I put a lot of hours into working and shadowing sessions beforehand but passing my assessment, only felt like the beginning. I never wanted to be ‘just’ an instructor, just a job. Becoming an instructor is pretty easy – anyone can learn to rig top-ropes, teach the knots and belaying, look after a group and how to be safe. You don’t actually have to be much of a climber yourself. Climbing in the Peak for over 10 years, I’ve seen a great range of ‘instructors’ out and about on the crags and I’m certainly aware of the type of instructor I want to become or maybe that should be, avoid becoming!

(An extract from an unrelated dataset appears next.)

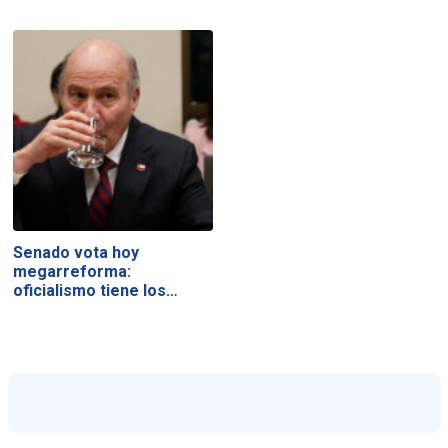
Senado vota hoy
megarreforma:
oficialismo tiene los…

Those who have met me would probably agree that it’s not an understatement to say I’m passionate and appreciative of climbing. It’s opened up a whole new world, life and now career for me. It’s absolutely incredible what it can do for people. The stories you read, hear about and witness are amazing and inspiring. It’s something that’s open to absolutely anyone, any age and ability. It doesn’t matter if you’re scared of heights, suffer with an illness, in a wheel chair, missing a limb or even blind – anyone can catch the climbing bug. People climb for a whole host of different reasons and each get their own benefits from it. It’s part of the reason why I love it and find it so interesting, learning why people climb.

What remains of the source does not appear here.